Document layout analysis data:
____________________
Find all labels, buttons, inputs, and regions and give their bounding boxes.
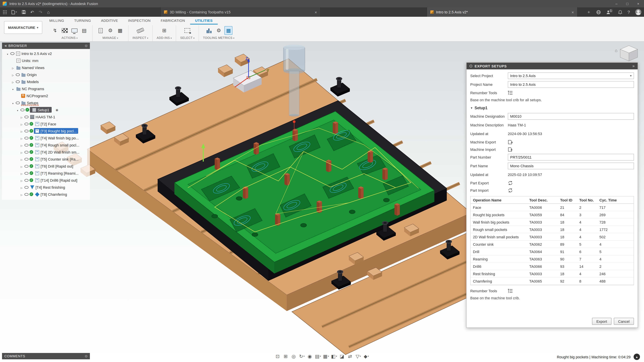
collaborators-icon[interactable]: 1	[606, 10, 613, 14]
simulate-icon[interactable]	[61, 26, 69, 35]
operation-table-row[interactable]: 2D Wall finish small pockets TA0003 18 4…	[470, 233, 634, 241]
operation-table-row[interactable]: Drill6 TA0066 93 14 2	[470, 263, 634, 270]
viewports-icon[interactable]: ◧ ▾	[330, 353, 338, 360]
orbit-icon[interactable]: ↻ ▾	[298, 353, 306, 360]
setup-sheet-icon[interactable]: ▤	[80, 26, 88, 35]
export-setups-header[interactable]: EXPORT SETUPS »	[466, 63, 638, 69]
visibility-eye-icon[interactable]	[24, 193, 29, 196]
browser-tree-item[interactable]: [T2] Face	[2, 120, 90, 127]
metrics-chart-icon[interactable]	[205, 26, 213, 35]
cancel-button[interactable]: Cancel	[614, 318, 634, 325]
setup-section-header[interactable]: Setup1	[470, 106, 634, 110]
grid-settings-icon[interactable]: ▦ ▾	[322, 353, 330, 360]
expander-icon[interactable]	[11, 101, 15, 105]
expander-icon[interactable]	[20, 129, 24, 133]
visibility-eye-icon[interactable]	[24, 165, 29, 167]
browser-tree-item[interactable]: [T4] Rest finishing	[2, 184, 90, 191]
ribbon-tab[interactable]: INSPECTION	[123, 17, 156, 24]
machine-import-icon[interactable]	[508, 147, 513, 152]
browser-tree-item[interactable]: [T4] Wall finish big po...	[2, 134, 90, 141]
expander-icon[interactable]	[20, 136, 24, 140]
maximize-button[interactable]: □	[626, 2, 628, 6]
undo-icon[interactable]: ↶	[30, 9, 34, 14]
group-label-addins[interactable]: ADD-INS	[157, 36, 172, 39]
ribbon-tab[interactable]: MILLING	[44, 17, 69, 24]
operation-table-row[interactable]: Chamfering TA0065 92 8 488	[470, 278, 634, 285]
visibility-eye-icon[interactable]	[24, 122, 29, 125]
pan-icon[interactable]: ⊞	[282, 353, 289, 360]
workspace-selector[interactable]: MANUFACTURE	[4, 21, 42, 34]
part-import-icon[interactable]	[508, 188, 513, 193]
redo-icon[interactable]: ↷	[39, 9, 42, 14]
expander-icon[interactable]	[11, 72, 15, 77]
operation-table-row[interactable]: Rought big pockets TA0059 84 3 269	[470, 211, 634, 219]
browser-tree-item[interactable]: Models	[2, 78, 90, 85]
operation-table-row[interactable]: Reaming TA0063 90 7 4	[470, 255, 634, 263]
browser-tree-item[interactable]: Intro to 2.5 Axis v2	[2, 50, 90, 57]
group-label-actions[interactable]: ACTIONS	[62, 36, 78, 39]
browser-tree-item[interactable]: [T3] Rought big pocl...	[2, 127, 90, 134]
visibility-eye-icon[interactable]	[24, 115, 29, 118]
measure-icon[interactable]: ⇄	[347, 353, 354, 360]
collapse-browser-icon[interactable]: ◀	[4, 44, 6, 47]
expander-icon[interactable]	[20, 192, 24, 196]
save-icon[interactable]	[22, 10, 26, 14]
document-tab[interactable]: 3D Milling - Containing Toolpaths v15	[160, 7, 321, 17]
filter-icon[interactable]: ▽ ▾	[355, 353, 362, 360]
expander-icon[interactable]	[20, 115, 24, 119]
browser-pin-icon[interactable]: ⊙	[85, 44, 88, 48]
operation-table-row[interactable]: Counter sink TA0062 89 5 4	[470, 241, 634, 248]
expander-icon[interactable]	[20, 122, 24, 126]
machine-export-icon[interactable]	[508, 140, 513, 144]
expander-icon[interactable]	[20, 157, 24, 161]
browser-tree-item[interactable]: [T4] 2D Wall finish sm...	[2, 148, 90, 156]
browser-tree-item[interactable]: [T4] Rough small pocl...	[2, 141, 90, 148]
comments-pin-icon[interactable]: ⊙	[85, 354, 88, 358]
section-analysis-icon[interactable]: ◪	[338, 353, 346, 360]
visibility-eye-icon[interactable]	[15, 73, 20, 76]
visibility-eye-icon[interactable]	[24, 137, 29, 139]
browser-tree-item[interactable]: Origin	[2, 71, 90, 78]
visibility-eye-icon[interactable]	[24, 186, 29, 189]
extensions-globe-icon[interactable]	[596, 10, 601, 14]
group-label-inspect[interactable]: INSPECT	[132, 36, 148, 39]
expander-icon[interactable]	[11, 65, 15, 69]
expand-panel-icon[interactable]: »	[632, 64, 634, 68]
fit-view-icon[interactable]: ⊡	[274, 353, 281, 360]
help-icon[interactable]: ?	[628, 9, 630, 14]
ribbon-tab[interactable]: ADDITIVE	[96, 17, 123, 24]
renumber-tools-icon[interactable]	[508, 90, 513, 95]
generate-toolpath-icon[interactable]: ↯	[51, 26, 59, 35]
visibility-eye-icon[interactable]	[24, 151, 29, 153]
part-number-input[interactable]: PRT/25/0011	[508, 154, 634, 161]
project-select[interactable]: Intro to 2.5 Axis	[508, 72, 634, 79]
project-name-input[interactable]: Intro to 2.5 Axis	[508, 81, 634, 88]
home-view-icon[interactable]: ⌂	[615, 48, 618, 53]
zoom-icon[interactable]: ◎	[290, 353, 297, 360]
browser-tree-item[interactable]: Named Views	[2, 64, 90, 71]
look-at-icon[interactable]: ◉	[306, 353, 314, 360]
job-status-icon[interactable]	[634, 354, 640, 360]
visibility-eye-icon[interactable]	[10, 52, 15, 55]
minimize-button[interactable]: –	[616, 2, 618, 6]
group-label-select[interactable]: SELECT	[180, 36, 195, 39]
visibility-eye-icon[interactable]	[24, 144, 29, 146]
visibility-eye-icon[interactable]	[24, 158, 29, 160]
ribbon-tab[interactable]: TURNING	[69, 17, 96, 24]
export-button[interactable]: Export	[592, 318, 612, 325]
visibility-eye-icon[interactable]	[24, 172, 29, 174]
browser-tree-item[interactable]: [T7] Reaming [Reami...	[2, 170, 90, 177]
operation-table-row[interactable]: Wall finish big pockets TA0003 18 4 728	[470, 219, 634, 226]
browser-header[interactable]: ◀ BROWSER ⊙	[2, 42, 90, 49]
browser-tree-item[interactable]: [T6] Drill [Rapid out]	[2, 163, 90, 170]
file-menu-icon[interactable]: ▾	[12, 10, 17, 14]
browser-tree-item[interactable]: Setup1	[2, 106, 90, 113]
visibility-eye-icon[interactable]	[24, 130, 29, 132]
new-tab-plus-icon[interactable]: ＋	[587, 9, 591, 15]
expander-icon[interactable]	[11, 80, 15, 84]
browser-tree-item[interactable]: Setups	[2, 99, 90, 106]
view-cube[interactable]: ⌂	[615, 45, 638, 61]
visibility-eye-icon[interactable]	[15, 101, 20, 104]
task-manager-icon[interactable]: ▦	[116, 26, 124, 35]
simulate-icon[interactable]: ◆ ▾	[363, 353, 370, 360]
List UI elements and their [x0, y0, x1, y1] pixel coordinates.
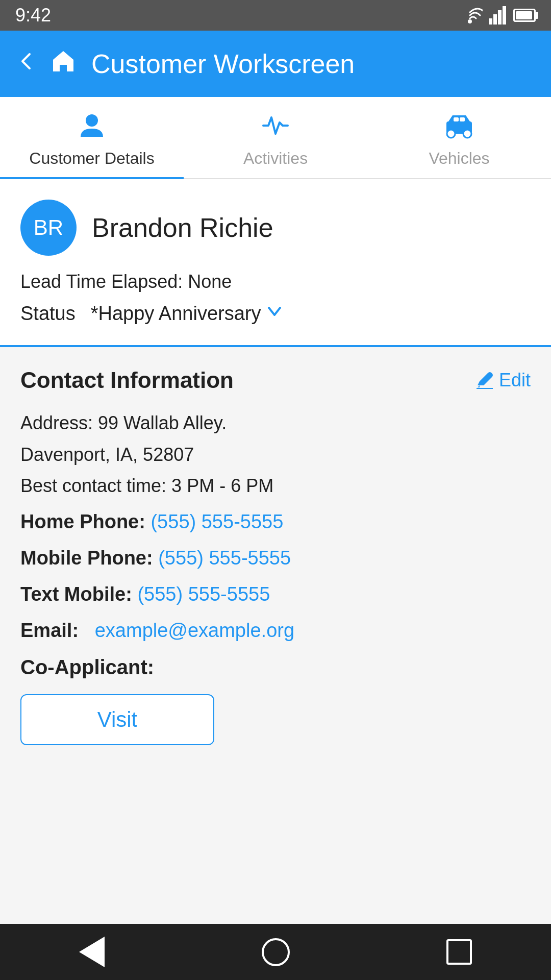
tab-customer-details-label: Customer Details: [29, 149, 154, 168]
nav-home-circle-icon: [262, 938, 290, 966]
svg-rect-9: [454, 117, 459, 121]
svg-point-0: [468, 19, 472, 23]
nav-back-triangle-icon: [79, 937, 105, 967]
edit-icon: [475, 371, 494, 389]
text-mobile-label: Text Mobile:: [20, 583, 132, 605]
home-phone-link[interactable]: (555) 555-5555: [151, 511, 283, 532]
svg-point-7: [447, 130, 455, 138]
home-button[interactable]: [51, 48, 76, 79]
tab-vehicles-label: Vehicles: [429, 149, 489, 168]
visit-button[interactable]: Visit: [20, 694, 214, 745]
status-time: 9:42: [15, 5, 51, 26]
signal-icon: [489, 6, 507, 24]
mobile-phone-link[interactable]: (555) 555-5555: [158, 547, 291, 569]
email-label: Email:: [20, 620, 79, 641]
edit-button[interactable]: Edit: [475, 370, 531, 391]
svg-rect-1: [489, 18, 492, 24]
status-bar: 9:42: [0, 0, 551, 31]
person-icon: [79, 112, 105, 145]
text-mobile-row: Text Mobile: (555) 555-5555: [20, 583, 531, 605]
home-phone-label: Home Phone:: [20, 511, 145, 532]
app-title: Customer Workscreen: [91, 48, 355, 79]
nav-recents-button[interactable]: [439, 932, 480, 972]
status-dropdown[interactable]: *Happy Anniversary: [91, 303, 284, 325]
svg-rect-10: [460, 117, 465, 121]
status-label: Status: [20, 303, 76, 325]
status-value: *Happy Anniversary: [91, 303, 261, 325]
address-line2: Davenport, IA, 52807: [20, 440, 531, 470]
home-phone-row: Home Phone: (555) 555-5555: [20, 511, 531, 533]
battery-icon: [513, 9, 536, 22]
visit-button-label: Visit: [97, 707, 138, 732]
contact-header: Contact Information Edit: [20, 368, 531, 393]
nav-recents-square-icon: [446, 939, 472, 965]
nav-bar: [0, 924, 551, 980]
chevron-down-icon: [266, 303, 283, 325]
tab-activities-label: Activities: [243, 149, 308, 168]
car-icon: [443, 112, 475, 145]
tab-vehicles[interactable]: Vehicles: [367, 97, 551, 178]
tab-activities[interactable]: Activities: [184, 97, 367, 178]
email-link[interactable]: example@example.org: [95, 620, 294, 641]
activity-icon: [262, 112, 289, 145]
address-line1: Address: 99 Wallab Alley.: [20, 408, 531, 438]
status-row: Status *Happy Anniversary: [20, 303, 531, 325]
back-button[interactable]: [15, 50, 38, 78]
tab-customer-details[interactable]: Customer Details: [0, 97, 184, 178]
customer-header: BR Brandon Richie: [20, 200, 531, 256]
status-icons: [457, 6, 536, 24]
svg-rect-3: [498, 10, 502, 24]
svg-rect-4: [503, 6, 506, 24]
edit-label: Edit: [499, 370, 531, 391]
customer-avatar: BR: [20, 200, 77, 256]
customer-name: Brandon Richie: [92, 212, 273, 243]
app-bar: Customer Workscreen: [0, 31, 551, 97]
contact-title: Contact Information: [20, 368, 234, 393]
contact-section: Contact Information Edit Address: 99 Wal…: [0, 347, 551, 766]
svg-point-5: [86, 114, 98, 127]
best-contact-time: Best contact time: 3 PM - 6 PM: [20, 471, 531, 501]
nav-back-button[interactable]: [71, 932, 112, 972]
text-mobile-link[interactable]: (555) 555-5555: [137, 583, 270, 605]
lead-time: Lead Time Elapsed: None: [20, 271, 531, 292]
tabs-container: Customer Details Activities Vehicles: [0, 97, 551, 179]
svg-rect-2: [493, 14, 497, 24]
svg-point-8: [463, 130, 471, 138]
mobile-phone-row: Mobile Phone: (555) 555-5555: [20, 547, 531, 569]
wifi-icon: [457, 6, 483, 24]
co-applicant-label: Co-Applicant:: [20, 656, 531, 679]
email-row: Email: example@example.org: [20, 620, 531, 642]
nav-home-button[interactable]: [255, 932, 296, 972]
customer-section: BR Brandon Richie Lead Time Elapsed: Non…: [0, 179, 551, 345]
mobile-phone-label: Mobile Phone:: [20, 547, 153, 569]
____________________
Pull out each line of the records holding the string "link".

home-phone-link[interactable]: (555) 555-5555: [151, 511, 283, 532]
mobile-phone-link[interactable]: (555) 555-5555: [158, 547, 291, 569]
email-link[interactable]: example@example.org: [95, 620, 294, 641]
text-mobile-link[interactable]: (555) 555-5555: [137, 583, 270, 605]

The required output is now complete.